What you need to produce from the material below is an exact transcription of the lines from the one with "as dos cursinhos" through the one with "s na área do", both included, and no other line.
--- Source material ---
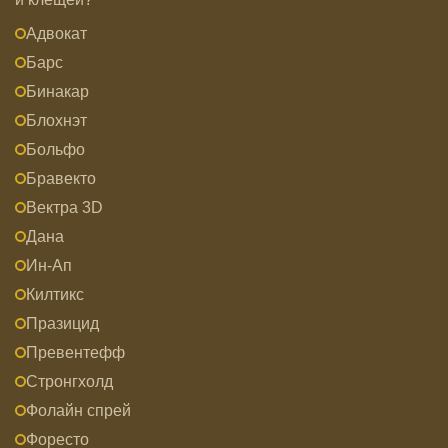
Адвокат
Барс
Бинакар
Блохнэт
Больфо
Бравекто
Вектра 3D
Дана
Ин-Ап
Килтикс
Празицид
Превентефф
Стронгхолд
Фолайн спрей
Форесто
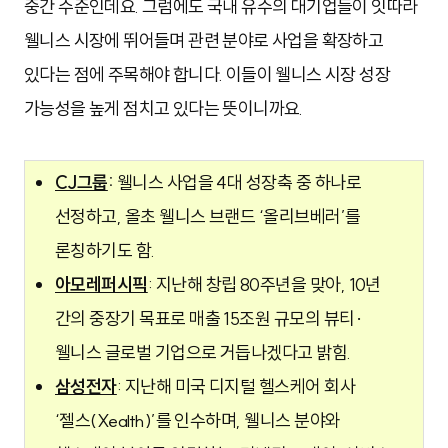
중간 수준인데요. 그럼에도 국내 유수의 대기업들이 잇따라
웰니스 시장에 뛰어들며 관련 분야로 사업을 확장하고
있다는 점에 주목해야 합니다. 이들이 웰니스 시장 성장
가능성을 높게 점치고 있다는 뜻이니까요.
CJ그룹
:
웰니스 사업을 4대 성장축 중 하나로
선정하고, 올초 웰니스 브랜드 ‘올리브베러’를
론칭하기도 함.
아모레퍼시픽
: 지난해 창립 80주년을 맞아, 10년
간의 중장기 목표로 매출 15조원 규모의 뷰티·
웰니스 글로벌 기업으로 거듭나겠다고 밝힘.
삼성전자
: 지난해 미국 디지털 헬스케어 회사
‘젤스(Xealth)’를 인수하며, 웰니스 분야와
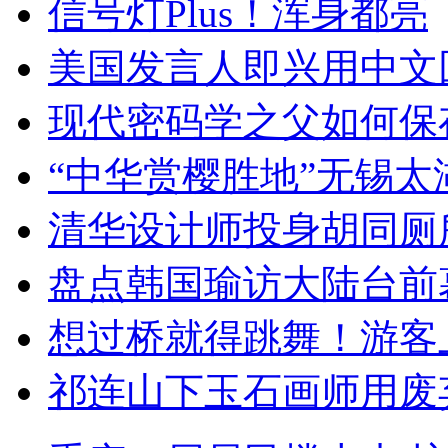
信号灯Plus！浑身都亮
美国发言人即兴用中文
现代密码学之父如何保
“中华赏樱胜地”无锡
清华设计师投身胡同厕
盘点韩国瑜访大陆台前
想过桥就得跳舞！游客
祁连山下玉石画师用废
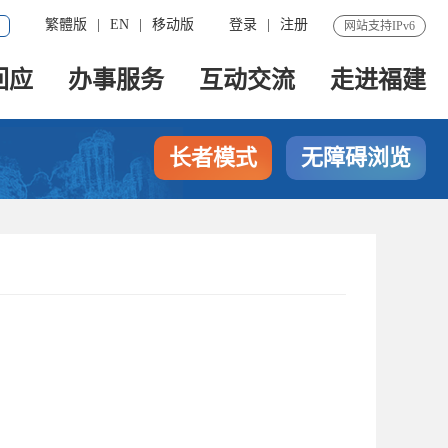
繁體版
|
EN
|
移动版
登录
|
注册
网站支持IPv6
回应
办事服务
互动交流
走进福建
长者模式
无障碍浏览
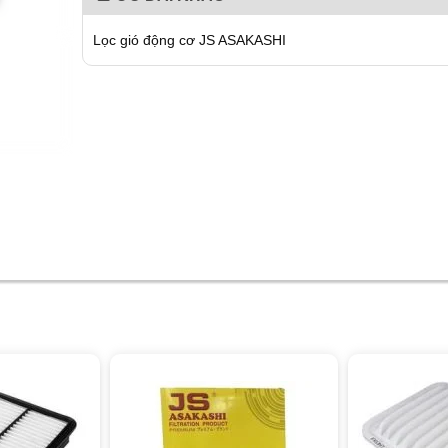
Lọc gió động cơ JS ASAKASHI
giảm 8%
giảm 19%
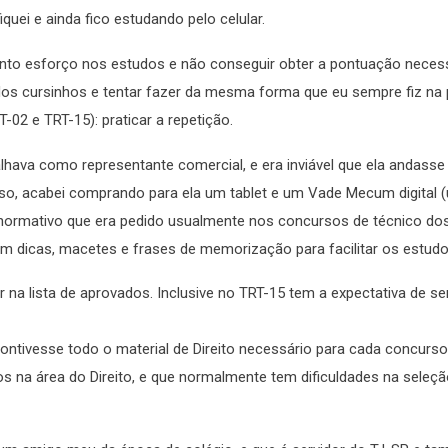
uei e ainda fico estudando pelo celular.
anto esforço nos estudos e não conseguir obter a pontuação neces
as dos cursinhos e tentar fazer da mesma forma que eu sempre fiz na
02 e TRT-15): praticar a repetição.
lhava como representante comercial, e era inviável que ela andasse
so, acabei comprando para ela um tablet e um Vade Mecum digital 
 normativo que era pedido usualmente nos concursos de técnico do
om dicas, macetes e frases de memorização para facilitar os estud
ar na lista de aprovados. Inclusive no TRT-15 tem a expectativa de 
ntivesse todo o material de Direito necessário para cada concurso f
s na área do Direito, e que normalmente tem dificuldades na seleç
---
--- Source material ---
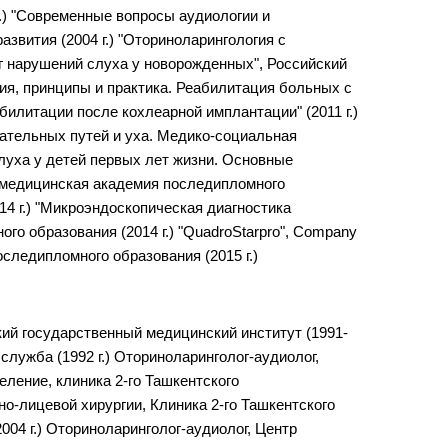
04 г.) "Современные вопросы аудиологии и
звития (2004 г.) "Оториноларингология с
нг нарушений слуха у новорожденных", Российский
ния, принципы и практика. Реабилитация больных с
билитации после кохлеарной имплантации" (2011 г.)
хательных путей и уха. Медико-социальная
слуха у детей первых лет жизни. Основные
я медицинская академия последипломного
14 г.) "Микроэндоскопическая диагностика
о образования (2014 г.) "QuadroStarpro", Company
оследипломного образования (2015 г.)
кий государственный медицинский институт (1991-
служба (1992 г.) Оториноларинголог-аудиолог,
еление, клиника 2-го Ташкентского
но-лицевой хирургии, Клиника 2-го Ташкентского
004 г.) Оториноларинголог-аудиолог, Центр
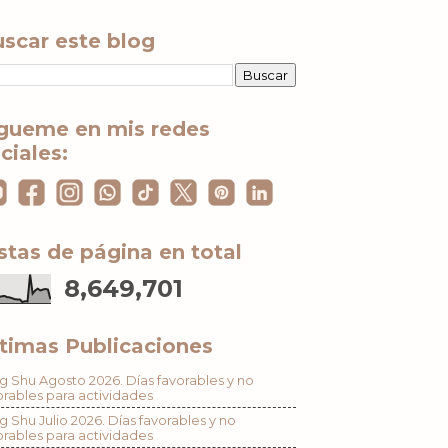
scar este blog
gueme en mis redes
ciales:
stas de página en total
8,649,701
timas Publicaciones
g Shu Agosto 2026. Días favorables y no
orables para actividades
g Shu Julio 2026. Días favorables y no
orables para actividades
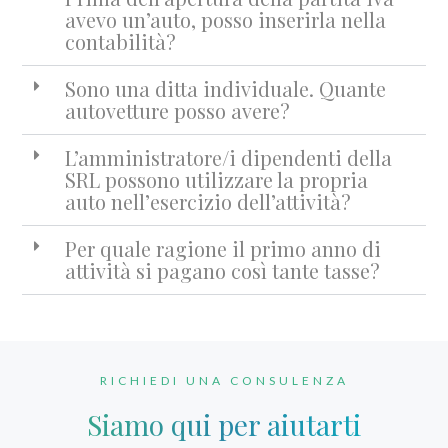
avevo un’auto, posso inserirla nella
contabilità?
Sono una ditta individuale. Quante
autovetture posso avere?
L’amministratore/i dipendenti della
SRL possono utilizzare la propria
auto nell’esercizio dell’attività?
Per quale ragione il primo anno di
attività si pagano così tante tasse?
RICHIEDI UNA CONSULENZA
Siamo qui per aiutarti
---
- [Task answer]:
as dos cursinhos e tentar fazer da mesma forma que eu sempre fiz na
02 e TRT-15): praticar a repetição.
lhava como representante comercial, e era inviável que ela andasse
so, acabei comprando para ela um tablet e um Vade Mecum digital 
 normativo que era pedido usualmente nos concursos de técnico do
om dicas, macetes e frases de memorização para facilitar os estud
ar na lista de aprovados. Inclusive no TRT-15 tem a expectativa de 
ntivesse todo o material de Direito necessário para cada concurso f
s na área do Direito, e que normalmente tem dificuldades na seleç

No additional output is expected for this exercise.